Ecclesiastical - Prenuptial

I know that this whole concept might sound odd. But, based on what I recently went through as I tried to leave my old church, I felt like it was the smart thing to do.

I am attending a two week "Exploring Membership" class at my new church. At the end of the first 2 hour meeting the pastor asked if there were any pressing questions from the group that she could answer then, or work on for next week. She gave the example that many new people wants to know how the church stands on certain theological issues.

I thought for a while . . . but then I had to ask the following question;

You know, I hate to even bring this up. Here I am getting ready to join a new church, but I must ask, what would happen if I decided to leave in a few years? In other words, how does this church see my commitment to join? You see, some in my last church perceived my joining as the same commitment of a man marrying his wife. Therefore, this must mean my leaving is the same as divorce, and the leaving for another church is the same as betrayal (or adultery).

The pastor looked at me oddly, then she answered.

Oh. Good heavens no. I just had lunch today with a couple that said they were leaving. The hard thing was that they were also leaving The Church, never to attend anywhere again.
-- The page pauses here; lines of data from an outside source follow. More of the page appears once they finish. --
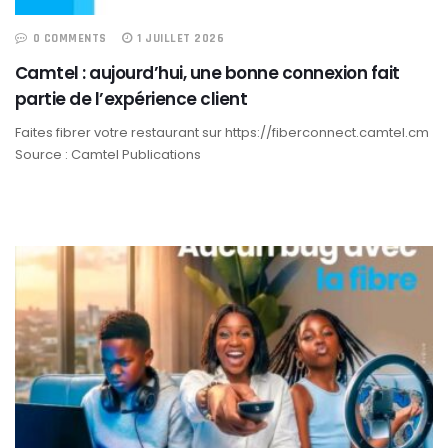
0 COMMENTS
1 JUILLET 2026
Camtel : aujourd’hui, une bonne connexion fait
partie de l’expérience client
Faites fibrer votre restaurant sur https://fiberconnect.camtel.cm
Source : Camtel Publications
I would have been delighted if they had chosen another church in town to attend and that wouldn't have bothered us all all. Certainly a church membership is nowhere near the same as two people getting married.

I did want to have lunch with them and I wrote them an e-mail promising if they would have lunch, that I would not, in any way, attempt to talk them in to coming back. But I just wanted to communicate to them that I love them and support them and that they are leaving in peace. I didn't say this as not to put guilt on them, but I am concerned about them because they don't want to go to any church and I will be praying for them.
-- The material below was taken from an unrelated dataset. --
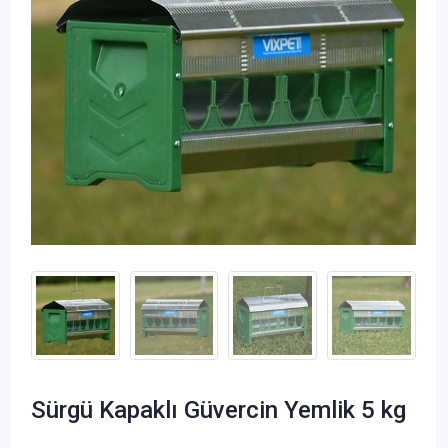
Sürgü Kapaklı Güvercin Yemlik 5 kg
It made me feel better. But it was an awkward question to ask, the same as asking a woman to marry you, but then talking about the congruency plan if later you want to divorce her.


Recovering Alumni said...

Well, thats comforting. I guess I just wonder why you even have to make a membership commitment at all? If you go there and have relationship, isn't that enough?

MJ said...

Certainly not joining is an option and something I considered. Why did I choose this path of membership? Honestly I'm not completely sure and I may not be fully aware of all of my motives. I mean, some of it may be old-fashioned guilt (false guilt) of not being officially a member.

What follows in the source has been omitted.